Monday, October 31, 2011

The Art of Recycling--Trash and Books

At my house, Recycling is almost a religion. The process is all due to my husband's plan, but I'm very much into it, too. Now that we've done this a few years, I'd feel sacrilegious and sinful if I did not continue and do the best we can.

The process would not be possible is not for Green Guy Recycle out on the highway, behind a Farm and Ranch store and Goodwill. The business began small. The big ticket item was soft drink cans. They'd pay a few cents per pound, and this was an incentive for many people. Now, the place is enormous, with bins that come and go on a huge flatbed trucks. Imagine small boxcars.

So, now, in our garage, we have a bin for papers--including newspapers and cereal boxes--cardboard boxes broken down, tin cans (always rinsed after the dishes are cleaned), aluminum cans, plastic bottles, glass jars and bottles, and a few other odd items. The user must sort into the proper bin. Example--for glass bottles there's a bin for green ones, brown ones, clear ones, and yellow ones. The bars in town do a good job of recycling. We've often seen a truck pull up and out comes box after box of beer and liquor bottles. Good for them.

We take most of our plastic bags back to the supermarket where we got them (I keep a few for specific purposes.) But! We barely have any now, because we bought a dozen reusable bags. Now that we're used to them, we prefer them. They're easier to carry, and with a cardboard bottom, sit flat. And each hold the amount for about three plastic bags.

Now, here's the problem with recycling. We always have a few items we either cannot recycle or don't want to (no way will I wash a plastic peanut butter jar). So, we always have one small plastic bag of "trash" that goes to Green Guy with us every other week, and goes in their humongous trash bin. Isn't that great?

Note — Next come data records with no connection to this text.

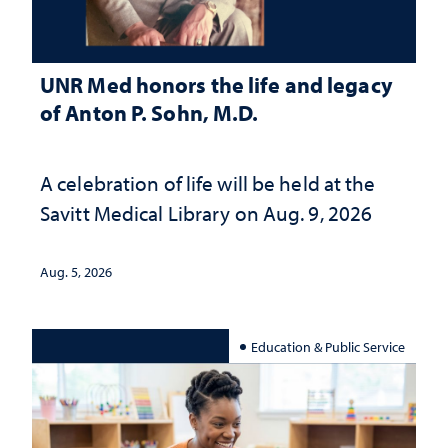
UNR Med honors the life and legacy
of Anton P. Sohn, M.D.
A celebration of life will be held at the
Savitt Medical Library on Aug. 9, 2026
Aug. 5, 2026
Education & Public Service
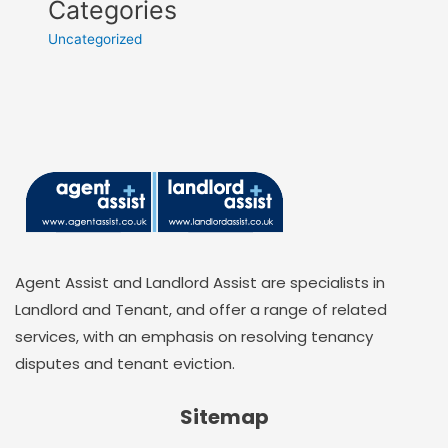
Categories
Uncategorized
Agent Assist and Landlord Assist are specialists in
Landlord and Tenant, and offer a range of related
services, with an emphasis on resolving tenancy
disputes and tenant eviction.
Sitemap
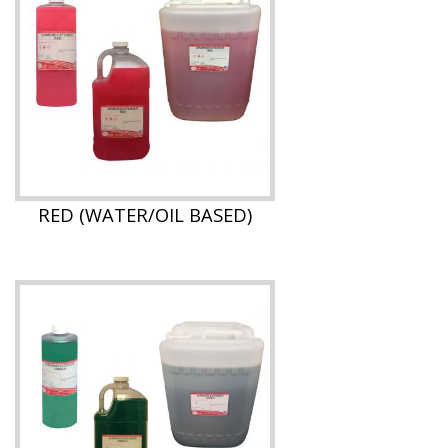
RED (WATER/OIL BASED)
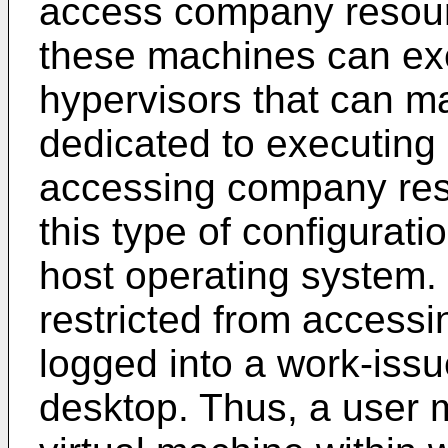
access company resour
these machines can ex
hypervisors that can m
dedicated to executing
accessing company res
this type of configurat
host operating system.
restricted from accessi
logged into a work-issu
desktop. Thus, a user 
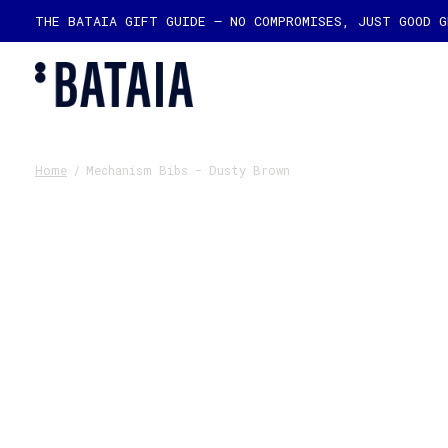
THE BATAIA GIFT GUIDE — NO COMPROMISES, JUST GOOD 
Home
/
Mechanism Bibs - Dusty Brown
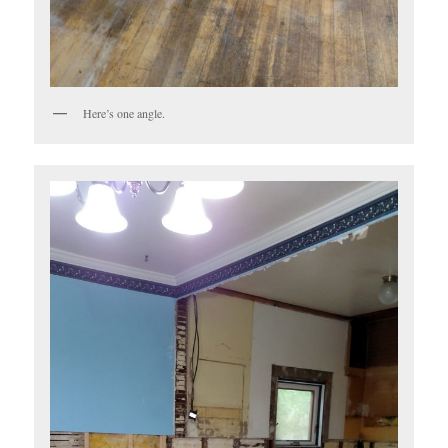
Here’s one angle.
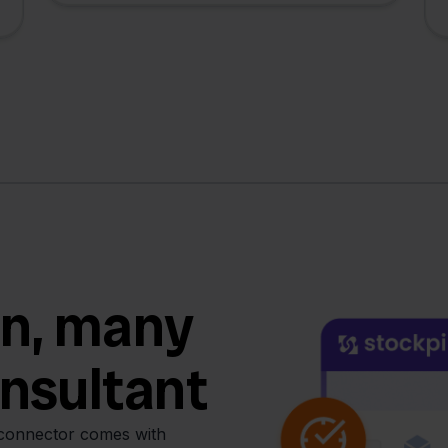
n, many
onsultant
 connector comes with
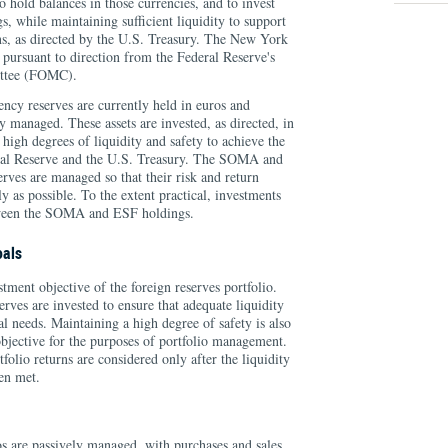
to hold balances in those currencies, and to invest
s, while maintaining sufficient liquidity to support
ns, as directed by the U.S. Treasury. The New York
 pursuant to direction from the Federal Reserve's
ttee (FOMC).
cy reserves are currently held in euros and
y managed. These assets are invested, as directed, in
 high degrees of liquidity and safety to achieve the
eral Reserve and the U.S. Treasury. The SOMA and
rves are managed so that their risk and return
ly as possible. To the extent practical, investments
etween the SOMA and ESF holdings.
oals
stment objective of the foreign reserves portfolio.
erves are invested to ensure that adequate liquidity
al needs. Maintaining a high degree of safety is also
 objective for the purposes of portfolio management.
tfolio returns are considered only after the liquidity
en met.
os are passively managed, with purchases and sales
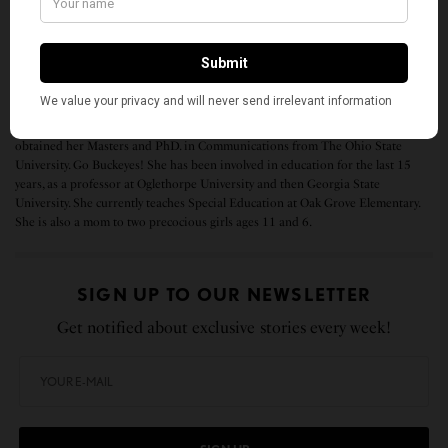
health, safety, and recovery of New York State.”
Anu Ghosh immigrated to the U.S. from India in 1999. Back in India she was a
journalist for the Times of India in Pune for 8 years and a graduate from the
Symbiosis Institute of Journalism and Communication. In the U.S., she
obtained her Masters and PhD. in Communications from The Ohio State
University. Go Buckeyes! She has been involved in education for the last 15
years, as a professor at Oglethorpe University and then Georgia State
University. She currently teaches Special Education at Oak Grove Elementary.
She is also a mom to two precocious girls ages 11 and 6.
SIGN UP TO OUR NEWSLETTER
Get notified about exclusive stories every week!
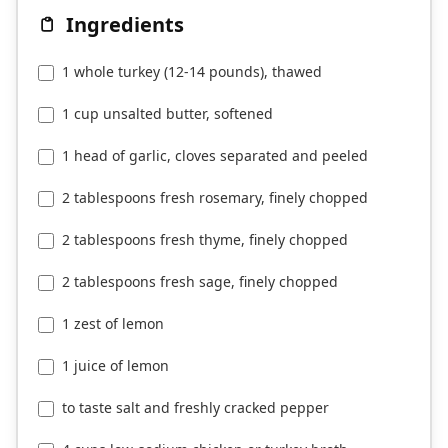
Ingredients
1 whole turkey (12-14 pounds), thawed
1 cup unsalted butter, softened
1 head of garlic, cloves separated and peeled
2 tablespoons fresh rosemary, finely chopped
2 tablespoons fresh thyme, finely chopped
2 tablespoons fresh sage, finely chopped
1 zest of lemon
1 juice of lemon
to taste salt and freshly cracked pepper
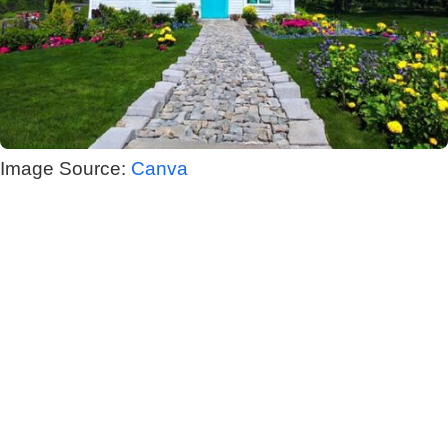
Image Source:
Canva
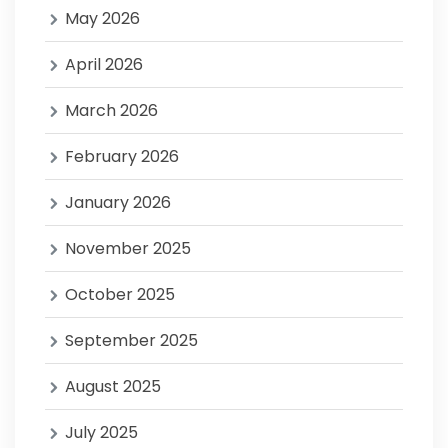
May 2026
April 2026
March 2026
February 2026
January 2026
November 2025
October 2025
September 2025
August 2025
July 2025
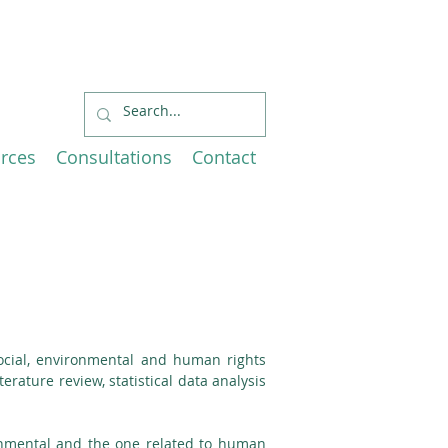
Economic
EU and Canada
rces
Consultations
Contact
social, environmental and human rights
erature review, statistical data analysis
ironmental and the one related to human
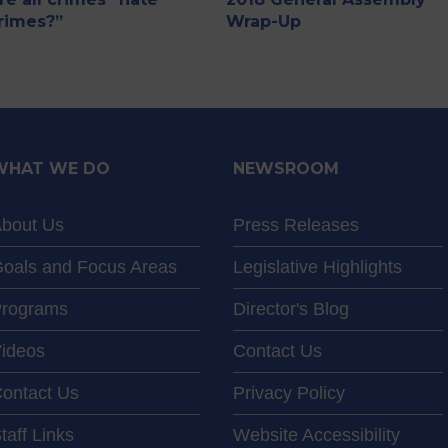
rimes?”
Wrap-Up
WHAT WE DO
NEWSROOM
bout Us
Press Releases
oals and Focus Areas
Legislative Highlights
rograms
Director's Blog
ideos
Contact Us
ontact Us
Privacy Policy
taff Links
Website Accessibility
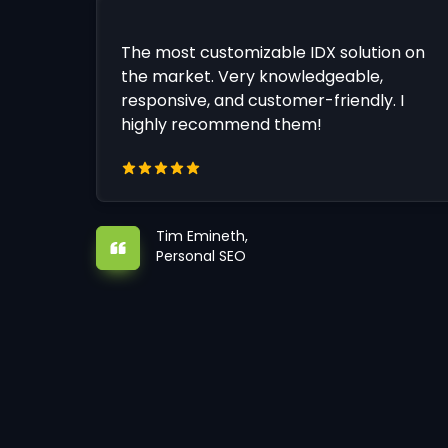
The most customizable IDX solution on
the market. Very knowledgeable,
responsive, and customer-friendly. I
highly recommend them!
Tim Emineth,
Personal SEO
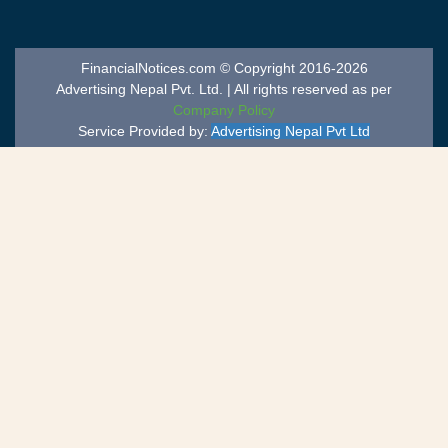
FinancialNotices.com © Copyright 2016-2026
Advertising Nepal Pvt. Ltd. | All rights reserved as per
Company Policy
Service Provided by:
Advertising Nepal Pvt Ltd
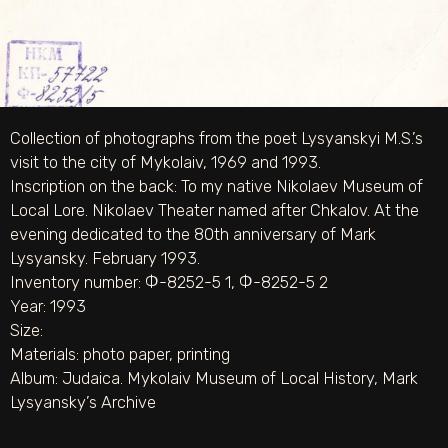
Collection of photographs from the poet Lysyanskyi M.S.’s
visit to the city of Mykolaiv, 1969 and 1993.
Inscription on the back: To my native Nikolaev Museum of
Local Lore. Nikolaev Theater named after Chkalov. At the
evening dedicated to the 80th anniversary of Mark
Lysyansky. February 1993.
Inventory number: Ф-8252-5 1, Ф-8252-5 2
Year: 1993
Size:
Materials:
photo paper
,
printing
Album:
Judaica. Mykolaiv Museum of Local History
,
Mark
Lysyansky’s Archive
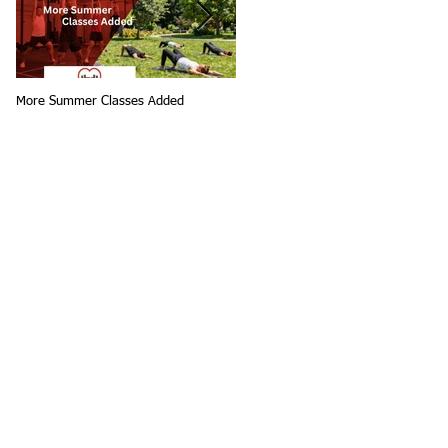
More Summer Classes Added
Summer Group Fitness Classes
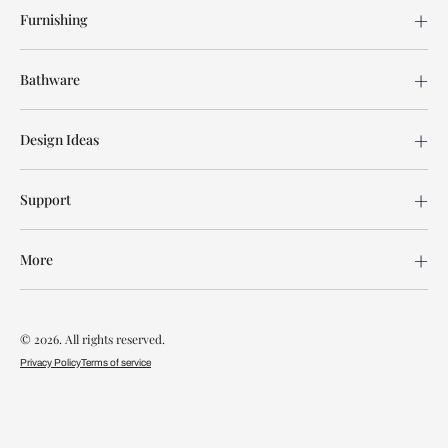
Furnishing
Bathware
Design Ideas
Support
More
© 2026. All rights reserved.
Privacy Policy
Terms of service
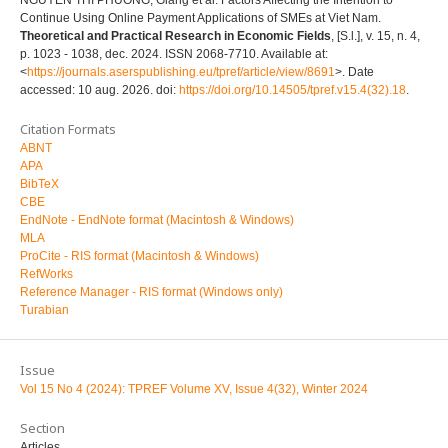
Continue Using Online Payment Applications of SMEs at Viet Nam.
Theoretical and Practical Research in Economic Fields
, [S.l.], v. 15, n. 4,
p. 1023 - 1038, dec. 2024. ISSN 2068-7710. Available at:
<
https://journals.aserspublishing.eu/tpref/article/view/8691
>. Date
accessed: 10 aug. 2026. doi:
https://doi.org/10.14505/tpref.v15.4(32).18
.
Citation Formats
ABNT
APA
BibTeX
CBE
EndNote - EndNote format (Macintosh & Windows)
MLA
ProCite - RIS format (Macintosh & Windows)
RefWorks
Reference Manager - RIS format (Windows only)
Turabian
Issue
Vol 15 No 4 (2024): TPREF Volume XV, Issue 4(32), Winter 2024
Section
Articles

NOTICE in the title I included Books. I abhor seeing books taken to the dump, but that's what happens to books on store shelves when the book vendor comes by. Prints have a certain shelf life. A Harlequin, for example, has a 60 day shelf life (am I right?) When the vendor visits Wal-Mart, he must remove the books over 60 days old. Later, he'll tear off the covers and the book part goes to the city dump. (I do not think they recycle the paper, but perhaps they do.)

I'd love some of those books to go to the library free book shelf, or the senior citizen's apartment complex that has a recreation room with book shelves, or to our service men and women in foreign lands.

Better yet, let's just go straight to POD and be rid of the previous process of printing a certain hundred thousand. Another good place we have in town is a Half-Price Book Store. This is a chain in Texas that has now spread to a few states. The store buy books from the customer, and everything in the store is half the original price. I don't use it so much anymore because of digital books and my Kindle.

Please note that I am NOT advocating publishers to go fully digital. Nope. I still want my books in print. But here's a wonderful thing for books that are out-of-date and the rights returned to the author. Now, these books can be recycled into digital books!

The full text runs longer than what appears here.